Shrill: The Body Positive Comedy We All Need

Image Courtesy of Hulu

Image Courtesy of Hulu

By Sam Baldwin

“Please don’t forget: I am my body,” said Lindy West in her memoir Shrill: Notes From a Loud Woman. When my body gets smaller, it is still me. When my body gets bigger, it is still me. There is not a thin woman inside me, awaiting excavation. I am one piece.”

West’s memoir attracted attention back in 2016 for its frankness, humor, and emphasis on body acceptance. In one of the first chapters, West recalls that as a young girl, she never saw empowered and successful fat women in movies or TV. Assuming that other women felt the same, she decided to create the show she craved growing up: a fictionalized adaptation of her memoir, also called Shrill.

Shrill debuted on Hulu on March 15, starring SNL’s Aidy Bryant as Annie Easton. Annie is an aspiring journalist with a kickass sense of humor, a jerk of an editor, and a helplessly clueless boyfriend. Oh, and Annie is fat. She doesn’t mince words. And there is certainly not a skinny girl stuck inside of her.

Yet, while much of Annie’s journey is related to her weight, which she gradually begins to regard with confidence, Shrill is not about being fat. It’s about a woman finding confidence and success, not in spite of her weight, and not for anybody but herself. The series covers a lot in six short episodes. When we first meet Annie she is too passive for her own good, always making herself small. She takes backhanded compliments with a stiff smile, and she lets her kind of-boyfriend Ryan (Luka Jones) walk all over her. She even willingly hops his backyard fence after sex so he can avoid introducing her to his roommates.

But with support from her loveable and hilarious roommate, Fran, played by the showstopping Lolly Adefope, and a pep-talk from a stripper at the local club, Annie decides to take back her life. After all, according to the stripper, if "You've got a fat ass and big titties, you should be telling men what to do."

So Annie starts telling people what to do. She takes the reins back on her sex life, relationship, and job, and she does it in style. What makes Annie’s transformation so incredible, though, is that, besides an attitude adjustment, she doesn’t change much. There’s no major haircut, new wardrobe, or workout and diet regimen. Annie doesn’t have to change herself to be confident, because she’s not trying to please anybody. Instead, she’s saying “this is me, and it’s your loss if you can’t accept that.”

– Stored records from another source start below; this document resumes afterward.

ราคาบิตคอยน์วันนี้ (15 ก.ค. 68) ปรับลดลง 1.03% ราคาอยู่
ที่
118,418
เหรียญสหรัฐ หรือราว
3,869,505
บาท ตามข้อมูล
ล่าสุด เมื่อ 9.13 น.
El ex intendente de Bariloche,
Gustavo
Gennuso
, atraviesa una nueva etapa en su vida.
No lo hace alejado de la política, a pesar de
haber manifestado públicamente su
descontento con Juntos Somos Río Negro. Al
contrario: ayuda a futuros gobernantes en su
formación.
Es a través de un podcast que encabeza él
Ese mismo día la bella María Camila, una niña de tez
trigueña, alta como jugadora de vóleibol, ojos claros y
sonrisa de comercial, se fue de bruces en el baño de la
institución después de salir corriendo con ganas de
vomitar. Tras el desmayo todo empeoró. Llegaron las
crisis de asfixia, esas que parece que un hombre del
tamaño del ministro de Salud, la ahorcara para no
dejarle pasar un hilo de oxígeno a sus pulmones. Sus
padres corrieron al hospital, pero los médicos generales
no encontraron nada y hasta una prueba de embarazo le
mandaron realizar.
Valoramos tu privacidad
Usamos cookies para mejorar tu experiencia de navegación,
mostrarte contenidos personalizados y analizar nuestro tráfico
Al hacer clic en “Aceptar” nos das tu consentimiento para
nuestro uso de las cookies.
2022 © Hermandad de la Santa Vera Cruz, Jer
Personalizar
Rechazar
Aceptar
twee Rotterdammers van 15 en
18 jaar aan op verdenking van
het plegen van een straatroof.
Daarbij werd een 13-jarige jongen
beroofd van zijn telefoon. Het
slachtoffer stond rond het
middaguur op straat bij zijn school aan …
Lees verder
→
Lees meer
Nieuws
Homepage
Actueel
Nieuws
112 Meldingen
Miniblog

The show isn’t full of momentous moments or over-the-top action scenes. It’s about the small moments, like feeling sexy in a swimsuit for the first time, or eating leftover spaghetti from the tupperware with absolutely no regret. It’s about self-acceptance, refusing to be made small, and a reminder that healthy bodies come in every size. In these plugged-in days of social media models and fitness influencers, Shrill is the radiant and positive series we all need.